◆ **Brief**
Find every line in the records below that contains "each", and copy it.

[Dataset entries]
○ ○ ○
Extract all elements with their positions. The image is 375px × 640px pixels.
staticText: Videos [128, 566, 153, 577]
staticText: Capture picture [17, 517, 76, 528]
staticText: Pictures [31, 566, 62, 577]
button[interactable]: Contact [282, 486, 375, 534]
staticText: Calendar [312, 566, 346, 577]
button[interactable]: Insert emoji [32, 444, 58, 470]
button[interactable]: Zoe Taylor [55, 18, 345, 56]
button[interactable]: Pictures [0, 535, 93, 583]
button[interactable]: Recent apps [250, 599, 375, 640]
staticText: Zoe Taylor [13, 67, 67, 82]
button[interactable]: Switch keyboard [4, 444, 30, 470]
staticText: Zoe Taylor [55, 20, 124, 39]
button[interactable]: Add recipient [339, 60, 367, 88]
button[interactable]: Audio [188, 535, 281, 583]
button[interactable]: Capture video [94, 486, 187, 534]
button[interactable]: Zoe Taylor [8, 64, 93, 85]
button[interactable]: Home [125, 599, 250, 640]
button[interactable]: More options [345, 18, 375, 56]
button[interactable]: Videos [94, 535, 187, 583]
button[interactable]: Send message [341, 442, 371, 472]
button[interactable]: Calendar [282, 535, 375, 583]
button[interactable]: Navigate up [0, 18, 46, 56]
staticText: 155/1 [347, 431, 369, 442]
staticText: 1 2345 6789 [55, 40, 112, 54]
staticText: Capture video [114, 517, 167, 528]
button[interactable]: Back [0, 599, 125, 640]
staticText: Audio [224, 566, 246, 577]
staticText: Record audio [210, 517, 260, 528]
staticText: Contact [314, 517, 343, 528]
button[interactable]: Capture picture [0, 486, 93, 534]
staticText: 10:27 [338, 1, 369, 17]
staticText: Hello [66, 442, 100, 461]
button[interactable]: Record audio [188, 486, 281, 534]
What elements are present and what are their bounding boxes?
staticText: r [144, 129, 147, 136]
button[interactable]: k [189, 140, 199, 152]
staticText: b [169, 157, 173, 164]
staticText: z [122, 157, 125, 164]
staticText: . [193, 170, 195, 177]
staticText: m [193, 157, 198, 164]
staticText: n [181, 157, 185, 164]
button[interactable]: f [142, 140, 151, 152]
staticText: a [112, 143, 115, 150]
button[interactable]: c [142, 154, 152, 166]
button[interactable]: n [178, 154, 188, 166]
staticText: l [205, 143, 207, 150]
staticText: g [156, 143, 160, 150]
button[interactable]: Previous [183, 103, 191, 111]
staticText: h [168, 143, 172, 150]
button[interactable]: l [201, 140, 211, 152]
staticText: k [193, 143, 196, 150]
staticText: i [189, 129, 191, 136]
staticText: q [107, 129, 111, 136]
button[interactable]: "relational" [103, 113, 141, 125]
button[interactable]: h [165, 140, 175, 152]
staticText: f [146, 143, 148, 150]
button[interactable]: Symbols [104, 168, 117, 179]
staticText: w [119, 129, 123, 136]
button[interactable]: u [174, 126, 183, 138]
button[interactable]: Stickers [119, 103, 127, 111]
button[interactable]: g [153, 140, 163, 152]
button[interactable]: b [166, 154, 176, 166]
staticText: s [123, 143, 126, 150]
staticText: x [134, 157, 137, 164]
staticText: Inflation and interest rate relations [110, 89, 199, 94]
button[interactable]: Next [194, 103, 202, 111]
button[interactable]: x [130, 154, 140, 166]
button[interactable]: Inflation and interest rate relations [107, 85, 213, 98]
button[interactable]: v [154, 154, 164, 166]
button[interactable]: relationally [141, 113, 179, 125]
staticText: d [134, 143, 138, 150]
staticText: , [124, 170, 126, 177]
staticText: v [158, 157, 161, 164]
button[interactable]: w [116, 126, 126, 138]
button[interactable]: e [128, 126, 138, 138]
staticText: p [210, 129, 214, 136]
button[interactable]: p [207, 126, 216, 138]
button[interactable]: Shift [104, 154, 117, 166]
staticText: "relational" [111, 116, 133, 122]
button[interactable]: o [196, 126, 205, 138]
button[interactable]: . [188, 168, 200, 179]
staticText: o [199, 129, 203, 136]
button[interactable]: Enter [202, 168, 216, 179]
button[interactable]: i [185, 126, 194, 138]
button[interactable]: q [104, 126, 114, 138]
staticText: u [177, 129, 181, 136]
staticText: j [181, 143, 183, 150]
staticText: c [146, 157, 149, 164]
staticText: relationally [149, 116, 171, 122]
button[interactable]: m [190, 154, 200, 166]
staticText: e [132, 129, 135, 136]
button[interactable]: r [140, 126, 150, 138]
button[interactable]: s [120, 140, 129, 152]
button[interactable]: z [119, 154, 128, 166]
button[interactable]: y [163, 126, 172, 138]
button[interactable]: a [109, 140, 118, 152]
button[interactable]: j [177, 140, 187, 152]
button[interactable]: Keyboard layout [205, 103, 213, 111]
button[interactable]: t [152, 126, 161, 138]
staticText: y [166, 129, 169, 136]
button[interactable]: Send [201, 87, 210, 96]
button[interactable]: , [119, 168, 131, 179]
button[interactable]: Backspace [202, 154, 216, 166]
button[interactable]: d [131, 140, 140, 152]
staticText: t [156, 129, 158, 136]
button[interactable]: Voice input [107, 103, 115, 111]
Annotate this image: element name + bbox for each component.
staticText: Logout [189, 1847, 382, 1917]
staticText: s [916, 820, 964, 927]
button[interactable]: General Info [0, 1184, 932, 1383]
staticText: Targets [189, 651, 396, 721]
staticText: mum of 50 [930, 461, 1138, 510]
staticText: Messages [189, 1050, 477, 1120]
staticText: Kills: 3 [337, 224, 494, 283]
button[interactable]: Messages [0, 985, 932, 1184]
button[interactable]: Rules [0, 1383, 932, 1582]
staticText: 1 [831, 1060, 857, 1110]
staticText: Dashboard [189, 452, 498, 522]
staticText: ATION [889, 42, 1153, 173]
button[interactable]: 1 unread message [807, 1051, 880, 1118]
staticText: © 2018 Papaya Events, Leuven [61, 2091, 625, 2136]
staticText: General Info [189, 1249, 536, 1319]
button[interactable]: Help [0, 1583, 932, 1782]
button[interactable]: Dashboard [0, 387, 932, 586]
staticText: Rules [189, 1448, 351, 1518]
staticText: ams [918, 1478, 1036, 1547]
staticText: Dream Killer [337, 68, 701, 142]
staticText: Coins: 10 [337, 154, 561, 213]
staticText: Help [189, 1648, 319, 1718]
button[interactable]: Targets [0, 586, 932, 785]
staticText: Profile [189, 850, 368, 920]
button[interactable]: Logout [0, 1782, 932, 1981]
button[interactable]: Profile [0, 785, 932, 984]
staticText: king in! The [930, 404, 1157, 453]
○ ○ ○
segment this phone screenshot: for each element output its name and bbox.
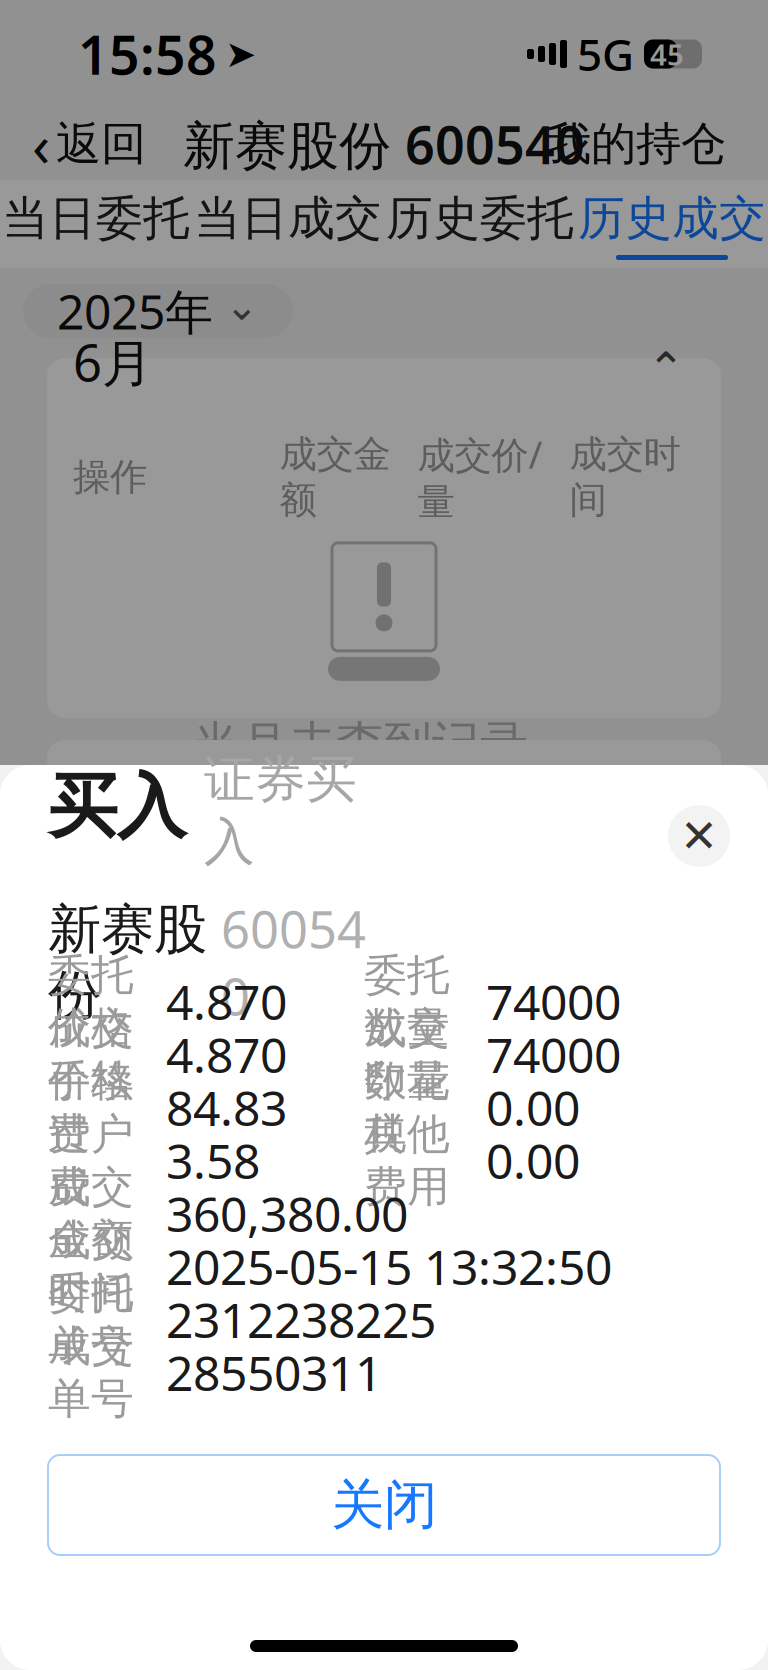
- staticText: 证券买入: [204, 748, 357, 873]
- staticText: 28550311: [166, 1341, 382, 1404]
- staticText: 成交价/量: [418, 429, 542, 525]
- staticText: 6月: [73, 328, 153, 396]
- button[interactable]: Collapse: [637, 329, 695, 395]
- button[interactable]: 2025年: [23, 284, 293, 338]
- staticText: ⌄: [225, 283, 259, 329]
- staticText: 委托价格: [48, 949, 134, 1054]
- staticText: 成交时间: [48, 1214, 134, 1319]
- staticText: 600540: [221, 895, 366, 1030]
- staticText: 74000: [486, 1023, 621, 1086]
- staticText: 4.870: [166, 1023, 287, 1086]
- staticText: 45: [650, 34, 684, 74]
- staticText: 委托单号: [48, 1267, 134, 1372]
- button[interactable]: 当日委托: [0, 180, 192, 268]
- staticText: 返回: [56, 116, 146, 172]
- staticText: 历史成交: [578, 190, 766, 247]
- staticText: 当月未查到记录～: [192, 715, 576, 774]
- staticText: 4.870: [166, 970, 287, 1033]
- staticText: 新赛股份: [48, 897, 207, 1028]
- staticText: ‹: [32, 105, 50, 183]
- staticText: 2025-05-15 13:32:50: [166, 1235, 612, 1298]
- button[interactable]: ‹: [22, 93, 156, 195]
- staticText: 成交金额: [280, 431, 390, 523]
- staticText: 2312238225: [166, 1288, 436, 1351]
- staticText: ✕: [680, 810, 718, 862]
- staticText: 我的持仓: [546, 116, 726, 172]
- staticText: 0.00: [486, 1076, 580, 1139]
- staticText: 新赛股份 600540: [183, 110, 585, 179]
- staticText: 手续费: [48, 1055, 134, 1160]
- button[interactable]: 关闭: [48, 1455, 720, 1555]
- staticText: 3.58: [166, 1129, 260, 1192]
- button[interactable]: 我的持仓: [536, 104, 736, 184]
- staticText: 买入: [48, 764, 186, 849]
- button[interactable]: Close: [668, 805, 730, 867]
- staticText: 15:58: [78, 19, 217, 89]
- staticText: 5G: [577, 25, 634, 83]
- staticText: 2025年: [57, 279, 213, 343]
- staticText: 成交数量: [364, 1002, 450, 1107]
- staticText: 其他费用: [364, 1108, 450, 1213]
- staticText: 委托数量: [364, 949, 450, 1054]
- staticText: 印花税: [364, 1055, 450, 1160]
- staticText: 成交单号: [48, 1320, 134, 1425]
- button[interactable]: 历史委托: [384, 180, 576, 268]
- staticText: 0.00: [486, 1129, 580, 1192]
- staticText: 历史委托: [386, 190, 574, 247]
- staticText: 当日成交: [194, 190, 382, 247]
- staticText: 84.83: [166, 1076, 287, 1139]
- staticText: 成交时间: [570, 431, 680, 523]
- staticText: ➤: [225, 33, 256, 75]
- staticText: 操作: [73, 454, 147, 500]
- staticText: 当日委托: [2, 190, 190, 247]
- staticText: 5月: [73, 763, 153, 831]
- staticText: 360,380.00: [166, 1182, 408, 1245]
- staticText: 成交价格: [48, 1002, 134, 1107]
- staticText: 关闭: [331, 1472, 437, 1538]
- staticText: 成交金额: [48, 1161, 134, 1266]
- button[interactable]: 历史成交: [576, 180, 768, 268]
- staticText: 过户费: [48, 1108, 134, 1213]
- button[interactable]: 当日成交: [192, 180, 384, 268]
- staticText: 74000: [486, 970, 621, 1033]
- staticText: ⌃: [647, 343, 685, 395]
○ ○ ○
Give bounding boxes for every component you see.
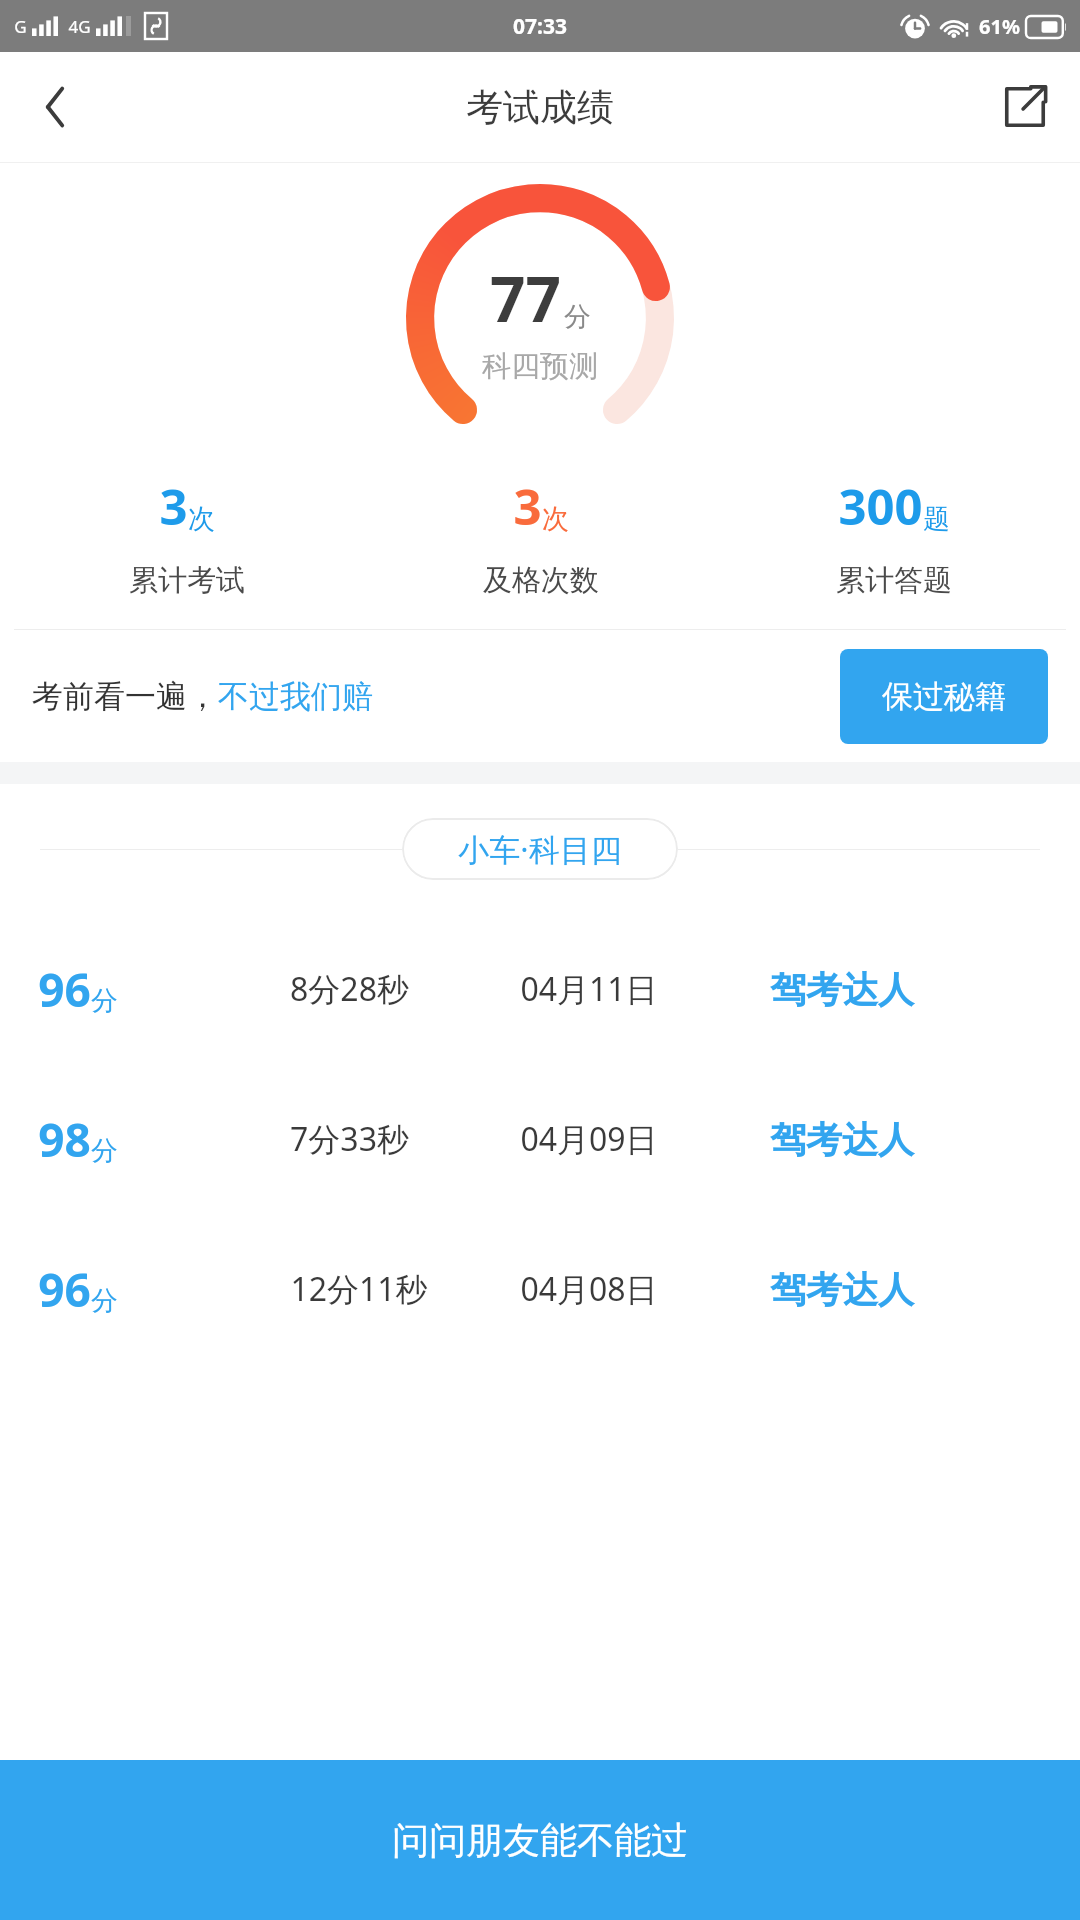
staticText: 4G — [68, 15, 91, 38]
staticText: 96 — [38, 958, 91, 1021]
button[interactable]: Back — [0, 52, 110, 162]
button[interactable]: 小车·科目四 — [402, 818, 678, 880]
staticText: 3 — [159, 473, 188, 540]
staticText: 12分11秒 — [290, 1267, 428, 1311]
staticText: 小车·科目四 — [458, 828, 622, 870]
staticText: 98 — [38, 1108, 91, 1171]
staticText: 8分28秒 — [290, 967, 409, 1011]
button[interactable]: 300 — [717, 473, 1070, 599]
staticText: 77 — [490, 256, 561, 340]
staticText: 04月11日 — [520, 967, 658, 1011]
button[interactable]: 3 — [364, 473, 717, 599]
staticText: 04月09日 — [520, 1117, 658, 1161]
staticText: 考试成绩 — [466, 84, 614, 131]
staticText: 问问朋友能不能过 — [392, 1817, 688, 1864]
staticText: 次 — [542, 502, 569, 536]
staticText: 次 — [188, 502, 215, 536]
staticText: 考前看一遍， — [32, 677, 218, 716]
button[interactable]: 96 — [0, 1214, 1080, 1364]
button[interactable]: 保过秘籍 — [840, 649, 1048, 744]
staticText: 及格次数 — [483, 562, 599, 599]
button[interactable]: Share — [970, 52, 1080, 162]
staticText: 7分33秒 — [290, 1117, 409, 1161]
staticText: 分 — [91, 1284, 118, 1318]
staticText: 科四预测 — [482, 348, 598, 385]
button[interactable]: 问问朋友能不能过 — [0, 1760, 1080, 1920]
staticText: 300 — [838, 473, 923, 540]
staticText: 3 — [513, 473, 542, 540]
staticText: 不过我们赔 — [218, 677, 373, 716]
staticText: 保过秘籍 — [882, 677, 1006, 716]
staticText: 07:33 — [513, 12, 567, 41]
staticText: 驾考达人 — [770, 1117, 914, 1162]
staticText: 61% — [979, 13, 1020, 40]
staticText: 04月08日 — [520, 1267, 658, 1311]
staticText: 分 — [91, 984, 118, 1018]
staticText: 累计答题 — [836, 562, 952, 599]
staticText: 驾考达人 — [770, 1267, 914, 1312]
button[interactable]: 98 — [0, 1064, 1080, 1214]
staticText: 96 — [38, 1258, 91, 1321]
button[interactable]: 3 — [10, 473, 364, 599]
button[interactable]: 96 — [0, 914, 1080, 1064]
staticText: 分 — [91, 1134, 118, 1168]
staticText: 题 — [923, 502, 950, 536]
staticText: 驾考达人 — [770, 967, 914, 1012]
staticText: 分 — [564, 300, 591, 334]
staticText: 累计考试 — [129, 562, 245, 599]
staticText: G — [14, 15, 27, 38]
○ ○ ○
◆ **Answer section**
Annotate this image: element name + bbox for each component.
segment this phone screenshot: for each element output its name and bbox.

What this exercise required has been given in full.